Addio Gloria, benvenuta Griselda
Concludendo questa recensione di Griselda, non possiamo fare a meno di soffermarci sulla “Reina” di questo show: Sofia Vergara. Farete fatica a riconoscere la ” solita” Vergara, soprattutto vista l’inevitabile associazione con la leggera, briosa e divertente (nonché super sensuale) Gloria di Modern Family.
Sofia Vergara coglie una sfida che ad una prima impressione potrebbe sembrare più grande di lei ma che, invece, con grande e piacevole sorpresa, vince a “mani basse”. Non parliamo semplicemente di un trucco prostetico che le cambia alcuni tratti somatici del viso; la sua trasformazione è totale, mostrando l’impegno massimo dell’attrice. Arriva dalla mente, continua nel corpo e, solo dopo, come ciliegina in più, si mostra sull’aspetto.

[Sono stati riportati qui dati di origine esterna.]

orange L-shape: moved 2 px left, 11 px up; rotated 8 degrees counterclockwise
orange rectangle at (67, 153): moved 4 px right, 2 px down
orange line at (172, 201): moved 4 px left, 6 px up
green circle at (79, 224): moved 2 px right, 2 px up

Ovviamente, parlando subito dell’elefante nella stanza, Vergara è molto diversa da come era la reale Blanco. Eppure, nonostante questo aspetto, riesce ad emularne alcuni atteggiamenti fondamentali, dalla camminata al modo di fumare, i tic delle mani, la presenza che mostra l’evoluzione e il cambio di un personaggio sempre più corrotto e crudele, a tratti anche imprevedibile.
Un po’ come è capitato a indiscusse star della comicità da Adam Sandler e Steve Carell, pur non arrivando ancora a quel livello per forza di cose, Sofia Vergara mostra il massimo del suo potenziale in un ruolo drammatico che, lo speriamo davvero tanto per lei, può dare una svolta decisa e più profonda alla sua carriera.
L’intero cast di Griselda si è mostrato degno del ruolo, creando il giusto stato di coinvolgimento, fascinazione e tensione nello spettatore, in modo particolare per l’interpretazione di Martín Rodríguez nel ruolo di Jorge “Rivi” Ayala-Rivera, il braccio destro armato della Blanco. Sensuale ed inquietante, inafferrabile e letale, Rivi è indubbiamente uno di quei personaggi che conquista fin dal primo secondo su schermo, immortalando Rodríguez in una delle performance più affascinanti mai apparse in una serie TV di stampo crime.
Griselda dal 25 Gennaio è disponibile su Netflix.